ExecuteSQL-MergeFiles->PutHDFS

Additionally, I have another flow that loops through a list and once it reaches a certain number it updates a file. This is done through route Attribute.

ExecuteSQL(same one as above) -> RouteOnAttribute -> IncrementCounter OR UpdateFile if condition met

Here's a screenshot for better understanding of flow:

5612-screen-shot-2016-07-07-at-22833-pm.png

At the bottom corner there you'll see the UpdateAttribute is merging the files and putting into HDFS. At the same time its going to RouteOnAttribute.
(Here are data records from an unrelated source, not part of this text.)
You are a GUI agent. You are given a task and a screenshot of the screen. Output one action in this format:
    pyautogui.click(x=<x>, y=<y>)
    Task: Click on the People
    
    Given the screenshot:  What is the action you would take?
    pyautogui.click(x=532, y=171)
What I'm looking to do is when RouteOnAttribute is matched, MergeContent and PutHDFS gets executed. I can't have the MergeContent after the "Matched" RouteOnAttribute since I need to store the results of each ExecuteQuery.
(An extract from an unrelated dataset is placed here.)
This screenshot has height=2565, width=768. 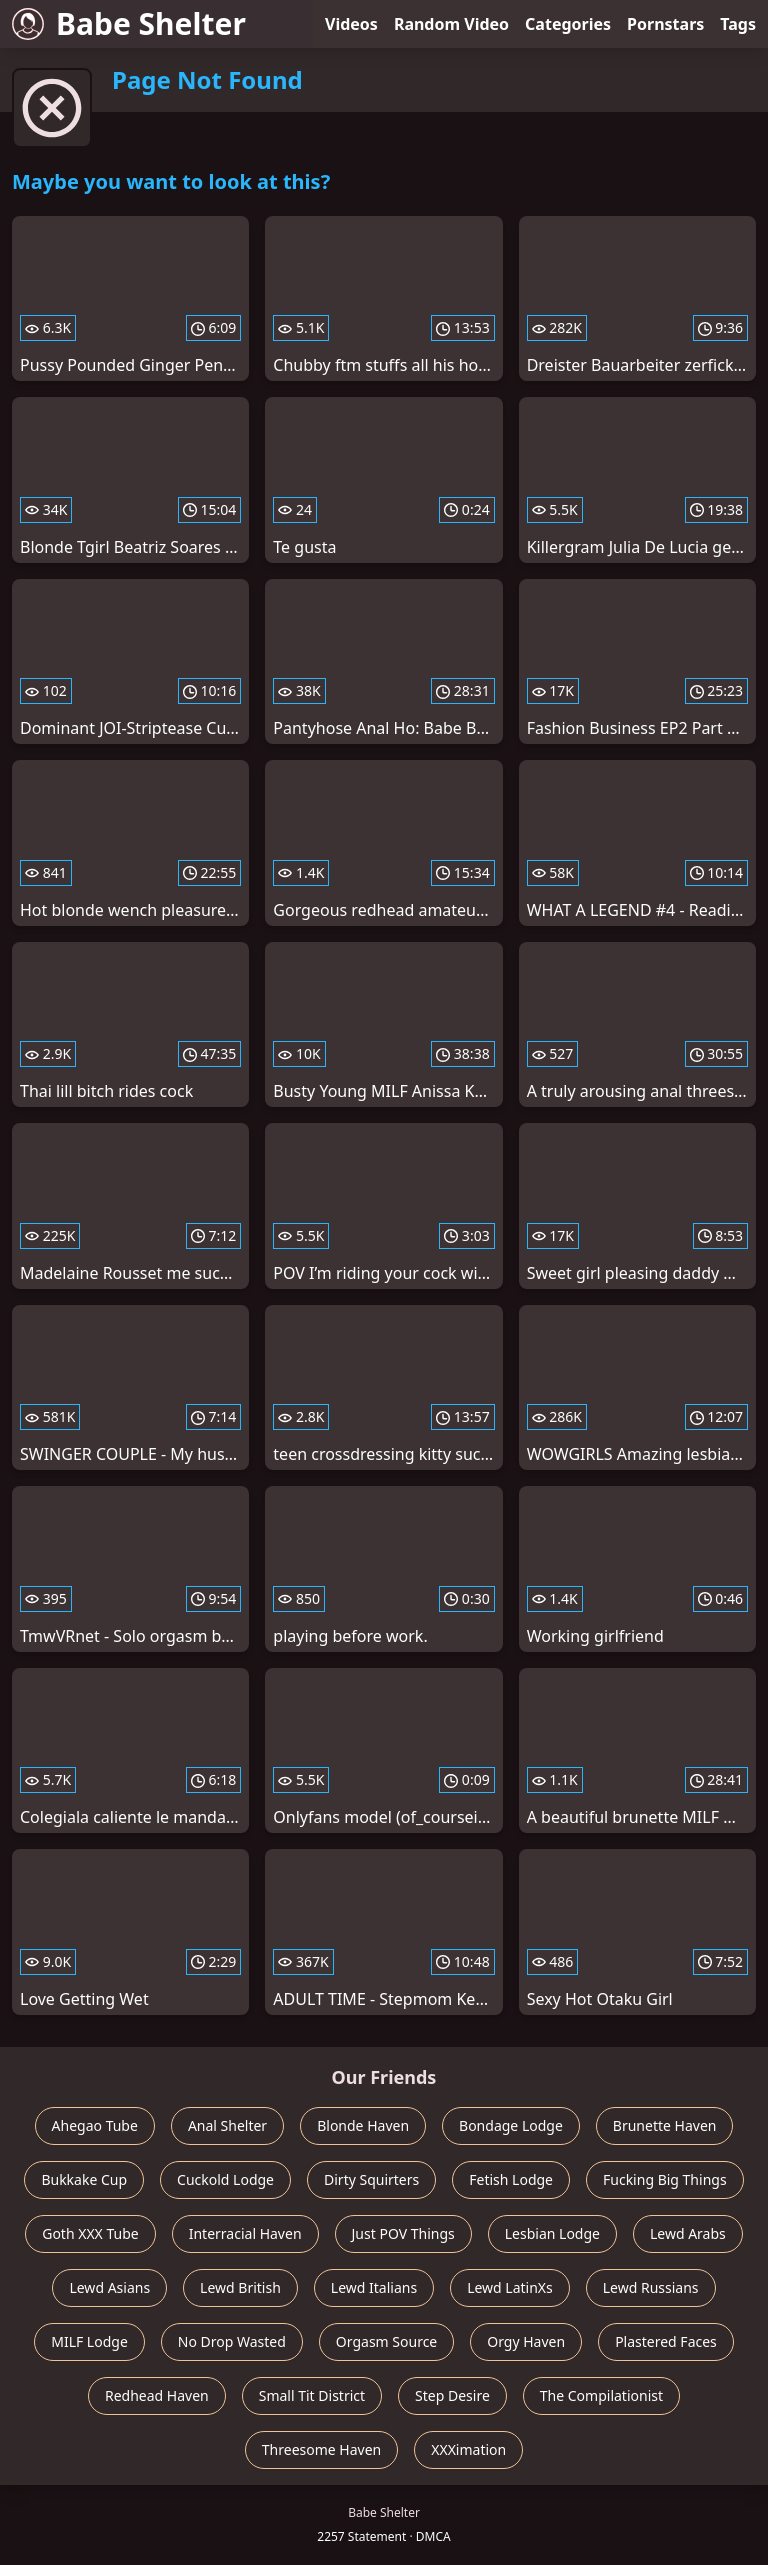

My temp solution right now is to set a max files in MergeContent equal to the RouteOnAttribute "Matched" count but looking to see if there were other ways to do this.

The reason i'm doing this is because I want to ensure that before moving onto the next cycle (RouteOnAttribute - Matched) all the files are in HDFs.

Thanks,

1 ACCEPTED SOLUTION

avatar
Super Mentor

@mliem NiFi components (Processors, RPGs, input/output ports, etc...) are designed to run asynchronous. There is no mechanism built in to NiFi for triggering one processor to run as a result of another processor completing its job. That being said, everything you can do via the UI can be done as well through calls directly to the NiFi API. You may consider playing around with the capability using the invokeHTTP processor to make calls to the NiFi API to start and stop specific processor at specific points in your dataflow. Once a processor is started it will run retrieving a thread from the controller to do so. Stopping That processor will not kill that thread, the processor will simply not be scheduled to run again and will be in a state of "stopping" during that time frame.. You can not start a processor that is still "stopping". So you want to be careful where you invoke your start and stop actions. (For example, following your "matched" criteria you start the mergeContent and after the mergeContent you invoke the stop of the mergeContent.)
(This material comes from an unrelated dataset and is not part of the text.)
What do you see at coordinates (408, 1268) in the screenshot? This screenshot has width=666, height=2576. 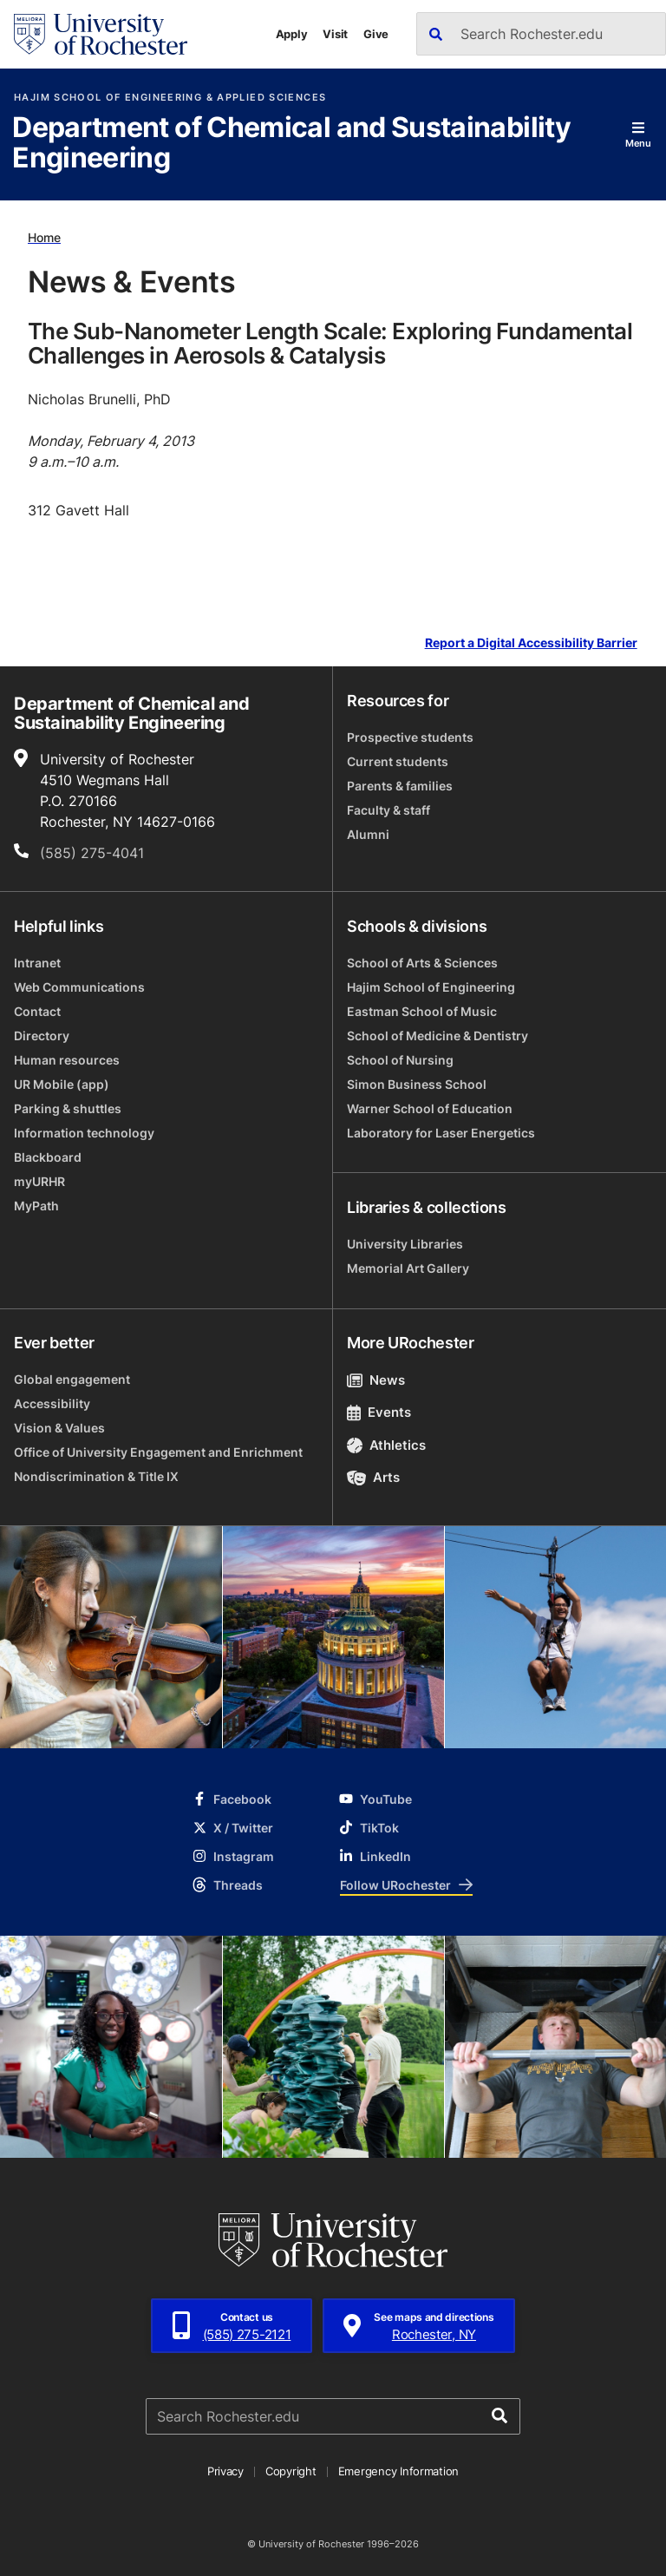 I see `Memorial Art Gallery` at bounding box center [408, 1268].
For speed and efficiency's sake, I would look for ways to keep your flow asychronous in design.

If you do choose to go this route, I would also build some monitoring into your flow using the monitorActivity processor. This processor can be used to monitor that data continues to flow based upon some configured threshold. If that threshold is exceeded it generates a FlowFile that can be routed to a putEmail processor (as and example) to alert someone that the dataflow is down. This is a safety net so to speak in the event one of your api calls fails for some reason (Network hicup for example).

Thanks,

Matt

View solution in original post

4 REPLIES 4

avatar
Super Mentor

It may be helpful to understand your dataflow better if you can paste a screenshot of the second dataflow you want to alter.

avatar
Expert Contributor

@mclark thanks. added

avatar
Super Mentor

@mliem NiFi components (Processors, RPGs, input/output ports, etc...) are designed to run asynchronous. There is no mechanism built in to NiFi for triggering one processor to run as a result of another processor completing its job. That being said, everything you can do via the UI can be done as well through calls directly to the NiFi API. You may consider playing around with the capability using the invokeHTTP processor to make calls to the NiFi API to start and stop specific processor at specific points in your dataflow. Once a processor is started it will run retrieving a thread from the controller to do so. Stopping That processor will not kill that thread, the processor will simply not be scheduled to run again and will be in a state of "stopping" during that time frame.. You can not start a processor that is still "stopping". So you want to be careful where you invoke your start and stop actions. (For example, following your "matched" criteria you start the mergeContent and after the mergeContent you invoke the stop of the mergeContent.)

For speed and efficiency's sake, I would look for ways to keep your flow asychronous in design.

If you do choose to go this route, I would also build some monitoring into your flow using the monitorActivity processor. This processor can be used to monitor that data continues to flow based upon some configured threshold. If that threshold is exceeded it generates a FlowFile that can be routed to a putEmail processor (as and example) to alert someone that the dataflow is down. This is a safety net so to speak in the event one of your api calls fails for some reason (Network hicup for example).

Thanks,

Matt

avatar
Expert Contributor

@mclark Great suggestion, thanks! Will definitely take a look at incorporating invokeHTTP.